Instructions to follow — Copy the lines below word for word, skipping any image.

*** Extracted records Section Begins ***

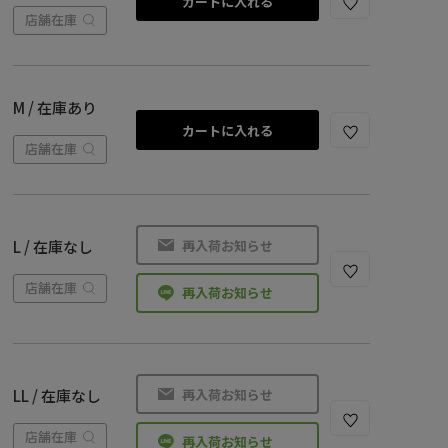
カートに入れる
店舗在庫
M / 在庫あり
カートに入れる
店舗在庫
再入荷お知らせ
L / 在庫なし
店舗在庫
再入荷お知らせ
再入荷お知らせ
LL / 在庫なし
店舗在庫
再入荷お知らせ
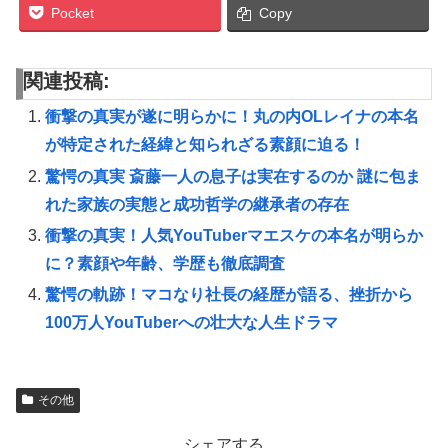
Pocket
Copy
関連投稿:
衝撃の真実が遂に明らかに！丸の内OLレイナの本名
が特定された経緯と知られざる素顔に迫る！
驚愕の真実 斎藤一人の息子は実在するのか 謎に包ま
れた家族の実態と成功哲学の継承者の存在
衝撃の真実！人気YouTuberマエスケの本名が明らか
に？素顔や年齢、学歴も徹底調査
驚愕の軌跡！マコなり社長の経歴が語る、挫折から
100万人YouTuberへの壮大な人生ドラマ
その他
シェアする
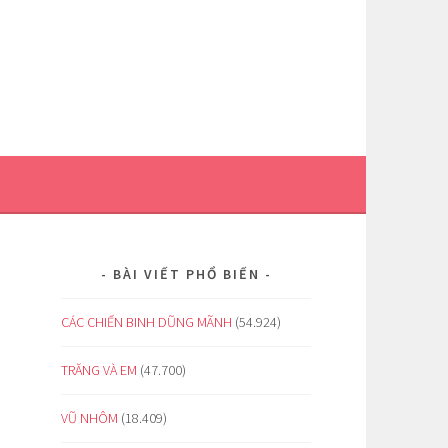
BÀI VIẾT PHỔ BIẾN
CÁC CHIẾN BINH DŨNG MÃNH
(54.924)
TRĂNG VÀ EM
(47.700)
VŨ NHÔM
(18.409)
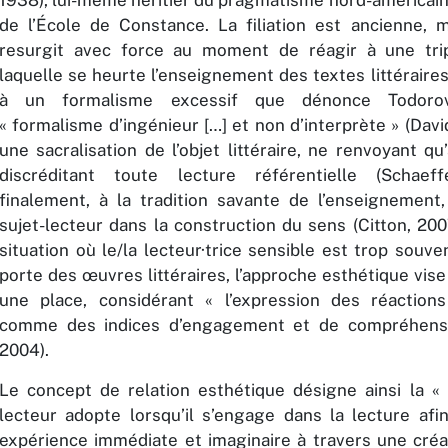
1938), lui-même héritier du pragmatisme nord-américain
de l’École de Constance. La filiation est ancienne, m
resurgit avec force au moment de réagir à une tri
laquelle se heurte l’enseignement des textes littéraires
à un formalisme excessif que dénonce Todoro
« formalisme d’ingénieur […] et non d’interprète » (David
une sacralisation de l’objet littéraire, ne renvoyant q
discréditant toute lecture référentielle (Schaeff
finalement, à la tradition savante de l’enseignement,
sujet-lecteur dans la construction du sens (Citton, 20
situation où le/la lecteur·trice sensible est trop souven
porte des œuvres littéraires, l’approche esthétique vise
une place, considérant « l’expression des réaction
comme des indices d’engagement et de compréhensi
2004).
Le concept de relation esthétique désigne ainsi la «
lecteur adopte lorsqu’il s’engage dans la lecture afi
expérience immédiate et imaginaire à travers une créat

*** Extracted records Section Ends ***

Solution —
カートに入れる
店舗在庫
M / 在庫あり
カートに入れる
店舗在庫
再入荷お知らせ
L / 在庫なし
店舗在庫
再入荷お知らせ
再入荷お知らせ
LL / 在庫なし
店舗在庫
再入荷お知らせ
Pocket
Copy
関連投稿:
衝撃の真実が遂に明らかに！丸の内OLレイナの本名
が特定された経緯と知られざる素顔に迫る！
驚愕の真実 斎藤一人の息子は実在するのか 謎に包ま
れた家族の実態と成功哲学の継承者の存在
衝撃の真実！人気YouTuberマエスケの本名が明らか
に？素顔や年齢、学歴も徹底調査
驚愕の軌跡！マコなり社長の経歴が語る、挫折から
100万人YouTuberへの壮大な人生ドラマ
その他
シェアする
BÀI VIẾT PHỔ BIẾN
CÁC CHIẾN BINH DŨNG MÃNH
(54.924)
TRĂNG VÀ EM
(47.700)
VŨ NHÔM
(18.409)
1938), lui-même héritier du pragmatisme nord-américain
de l’École de Constance. La filiation est ancienne, m
resurgit avec force au moment de réagir à une tri
laquelle se heurte l’enseignement des textes littéraires
à un formalisme excessif que dénonce Todoro
« formalisme d’ingénieur […] et non d’interprète » (David
une sacralisation de l’objet littéraire, ne renvoyant q
discréditant toute lecture référentielle (Schaeff
finalement, à la tradition savante de l’enseignement,
sujet-lecteur dans la construction du sens (Citton, 20
situation où le/la lecteur·trice sensible est trop souven
porte des œuvres littéraires, l’approche esthétique vise
une place, considérant « l’expression des réaction
comme des indices d’engagement et de compréhensi
2004).
Le concept de relation esthétique désigne ainsi la «
lecteur adopte lorsqu’il s’engage dans la lecture afi
expérience immédiate et imaginaire à travers une créat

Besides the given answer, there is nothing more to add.